Article: Capecelatro, J; Desjardins, O; Fox, RO; (2016) “Strongly Coupled Fluid-Particle Flows in Vertical Channels. II. Turbulence Modeling”, Physics of Fluids, 28 (3)
Abstract: In Part I, simulations of strongly coupled fluid-particle flow in a vertical channel were performed with the purpose of understanding, in general, the fundamental physics of wall-bounded multiphase turbulence and, in particular, the roles of the spatially correlated and uncorrelated components of the particle velocity. The exact Reynolds-averaged (RA) equations for high-mass-loading suspensions were presented, and the unclosed terms that are retained in the context of fully developed channel flow were evaluated in an Eulerian-Lagrangian (EL) framework. Here, data from the EL simulations are used to validate a multiphase Reynolds-stress model (RSM) that predicts the wall-normal distribution of the two-phase, one-point turbulence statistics up to second order. It is shown that the anisotropy of the Reynolds stresses both near the wall and far away is a crucial component for predicting the distribution of the RA particle-phase volume fraction. Moreover, the decomposition of the phase-average (PA) particle-phase fluctuating energy into the spatially correlated and uncorrelated components is necessary to account for the boundary conditions at the wall. When these factors are properly accounted for in the RSM, the agreement with the EL turbulence statistics is satisfactory at first order (e.g., PA velocities) but less so at second order (e.g., PA turbulent kinetic energy). Finally, an algebraic stress model for the PA particle-phase pressure tensor and the Reynolds stresses is derived from the RSM using the weak-equilibrium assumption. (C) 2016 AIP Publishing LLC.

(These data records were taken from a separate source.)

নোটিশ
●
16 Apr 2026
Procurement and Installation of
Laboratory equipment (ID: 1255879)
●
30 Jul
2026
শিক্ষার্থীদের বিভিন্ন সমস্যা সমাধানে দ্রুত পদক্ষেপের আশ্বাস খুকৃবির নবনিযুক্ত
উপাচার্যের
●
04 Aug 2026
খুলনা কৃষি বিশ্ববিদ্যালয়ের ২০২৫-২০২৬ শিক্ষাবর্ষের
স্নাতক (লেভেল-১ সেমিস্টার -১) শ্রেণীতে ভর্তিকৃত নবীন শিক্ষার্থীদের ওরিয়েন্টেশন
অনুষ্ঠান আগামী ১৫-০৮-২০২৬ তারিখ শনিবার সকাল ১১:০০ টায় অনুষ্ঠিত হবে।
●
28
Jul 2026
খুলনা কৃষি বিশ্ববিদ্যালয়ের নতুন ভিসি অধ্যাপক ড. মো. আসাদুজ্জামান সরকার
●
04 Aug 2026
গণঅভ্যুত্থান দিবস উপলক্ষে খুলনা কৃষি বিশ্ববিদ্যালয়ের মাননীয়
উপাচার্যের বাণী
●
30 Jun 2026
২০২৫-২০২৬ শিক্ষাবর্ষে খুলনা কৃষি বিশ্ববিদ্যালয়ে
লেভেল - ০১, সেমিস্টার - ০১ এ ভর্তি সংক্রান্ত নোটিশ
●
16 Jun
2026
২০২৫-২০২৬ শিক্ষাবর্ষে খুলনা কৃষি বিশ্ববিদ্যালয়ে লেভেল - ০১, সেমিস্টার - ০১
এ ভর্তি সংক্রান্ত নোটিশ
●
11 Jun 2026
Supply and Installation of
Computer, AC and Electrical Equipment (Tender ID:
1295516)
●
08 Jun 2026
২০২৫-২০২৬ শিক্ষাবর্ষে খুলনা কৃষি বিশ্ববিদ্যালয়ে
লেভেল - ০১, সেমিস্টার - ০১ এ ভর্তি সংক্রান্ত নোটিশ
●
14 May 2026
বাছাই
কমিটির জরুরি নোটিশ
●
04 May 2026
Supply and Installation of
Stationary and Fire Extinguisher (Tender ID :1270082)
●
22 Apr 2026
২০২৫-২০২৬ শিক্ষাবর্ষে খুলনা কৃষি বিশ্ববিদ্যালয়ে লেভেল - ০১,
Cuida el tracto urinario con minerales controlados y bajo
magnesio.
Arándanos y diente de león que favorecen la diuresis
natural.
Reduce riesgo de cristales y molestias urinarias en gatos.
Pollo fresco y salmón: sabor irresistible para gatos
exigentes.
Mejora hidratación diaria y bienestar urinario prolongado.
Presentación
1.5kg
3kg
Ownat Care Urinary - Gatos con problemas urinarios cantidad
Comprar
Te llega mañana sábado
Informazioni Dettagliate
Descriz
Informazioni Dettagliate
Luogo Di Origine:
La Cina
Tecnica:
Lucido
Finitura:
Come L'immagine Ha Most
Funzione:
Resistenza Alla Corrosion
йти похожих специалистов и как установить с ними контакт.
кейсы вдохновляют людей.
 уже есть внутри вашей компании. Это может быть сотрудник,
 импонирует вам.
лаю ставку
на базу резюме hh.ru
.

Funding Acknowledgement: European Union [246556]; US National Science Foundation [CBET-1437865, CBET-1437903]
Funding Text: The research leading to the results reported in this work has received funding from the European Union Seventh Framework Programme (No. FP7/2007-2013) under Grant Agreement No. 246556, and from the US National Science Foundation under Grant Nos. CBET-1437865 and CBET-1437903.